The battles are raging over net neutrality again. Conservatives generally are against it; liberals are generally for it. I think the battle is more over misunderstanding than anything else, so I want to try to clear up that misunderstanding.
Net neutrality is in no way, shape, or form related to the political slant of the data in transit. It is not the Internet equivalent of The Fairness Doctrine, the old law that forced television and radio programmers to alternate left- and right-wing content, or equal time, which forces programmers to give equal time allotments to political candidates from both major parties. It’s completely unrelated to both of those things.
What net neutrality is really about is double-billing.
Here’s the thing. You and I pay for Internet connections. We pay $25 a month, and that lets us check our e-mail, shop, maybe read the news occasionally, argue with people we’ve never met in person and look at pictures of cats.
What you may not realize is that Netflix, Google, Amazon, Ebay, your local newspaper, and everyone else pay to be on the Internet too. Large companies pay insane amounts for huge connections to the Internet, because the bigger, faster, and more expensive the connection, the more customers they can serve.
Internet service providers are looking for ways to bill those companies for connecting to you and me. If they don’t pay, they’ll get slower access speed. Amazon has calculated that a one-second delay in page loads across the board would cost it $1.6 billion per year in lost sales, so companies the size of Amazon are inclined to pay if they have to.
Of course, those companies will do the same thing they would do if the government suddenly raised their taxes: they’ll recover the expense by passing it on to customers. Netflix won’t be $8 per month anymore. Ebay will raise their fees, driving sellers from the market or limiting what they’re willing to sell due to decreased profit margins. Amazon will have to raise prices as well. With Google and Facebook, the user is the product, so they won’t raise prices, but they’ll look for more creative ways to make money to make up the difference, and the users aren’t going to like some of it.
The bigger problem is that startups will suffer. Most startups begin on a shoestring.
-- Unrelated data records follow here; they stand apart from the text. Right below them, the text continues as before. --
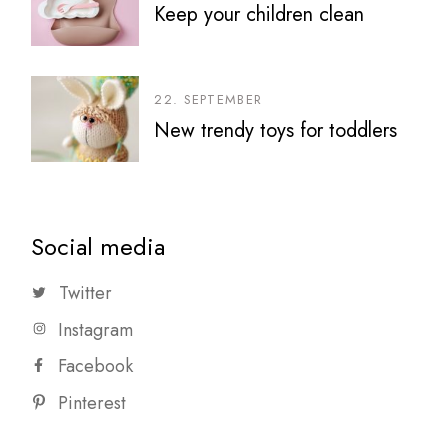
Keep your children clean
22. SEPTEMBER
New trendy toys for toddlers
Social media
Twitter
Instagram
Facebook
Pinterest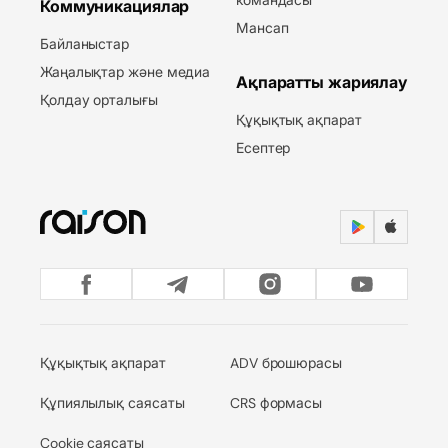
Коммуникациялар
Мансап
Байланыстар
Жаңалықтар және медиа
Ақпаратты жариялау
Қолдау орталығы
Құқықтық ақпарат
Есептер
Құқықтық ақпарат
ADV брошюрасы
Құпиялылық саясаты
CRS формасы
Cookie саясаты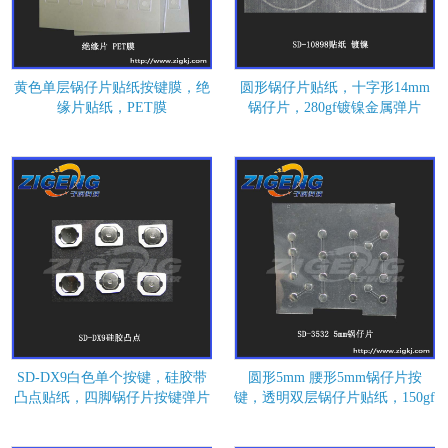
黄色单层锅仔片贴纸按键膜，绝
圆形锅仔片贴纸，十字形14mm
缘片贴纸，PET膜
锅仔片，280gf镀镍金属弹片
SD-DX9白色单个按键，硅胶带
圆形5mm 腰形5mm锅仔片按
凸点贴纸，四脚锅仔片按键弹片
键，透明双层锅仔片贴纸，150gf
按键弹片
They can get started with a virtual private server that costs $5-$10 per month–the Internet equivalent of starting in your parents’ garage–and then ramp up to bigger and better things as their userbase grows. It’s a great time to be a startup right now, because it takes so little to get started. Amazon founder Jeff Bezos probably would have been willing to sell his soul in exchange for being able to rent a server for $5 per month in 1996.
But if these startups suddenly have to start paying to talk to each subscriber as soon as they get big enough for the ISPs to notice them, that’s an extra expense–and it’s not hard to imagine it becoming their biggest expense. Given that it can take some time to reach profitability, that extra expense might keep them from ever making it there. Or trying in the first place.
That, to me, is a big problem. Amazon is a a Fortune 50 company today–bigger than Coca-Cola or UPS or McDonald’s–but their start was tenuous. It took six years for them to turn their first profit. There was a time at the turn of the century when people questioned how much time the company had left. I remember people asking me. After all, many other promising startups flamed out in 2000-2001.
By misunderstanding the problem, and consequently just handing money over to Internet providers without thinking about unintended consequences, we’ll have unintended consequences. It’s not a question of whether we’ll strangle the next Amazon. The question is how many Amazons we’ll strangle.
But wait, there’s more! It could just as easily strangle the next up-and-coming conservative talk show host too, since the fees could make it cost-prohibitive for that person to get started on the Internet. Talk about unintended consequences.
As a society we need innovation to keep moving forward, and I don’t see how manipulating billing models to essentially allow double dipping does anything to help innovation. I certainly see how it gets in the way of it. Leaving things the way they were in 2013 at least stays out of innovation’s way.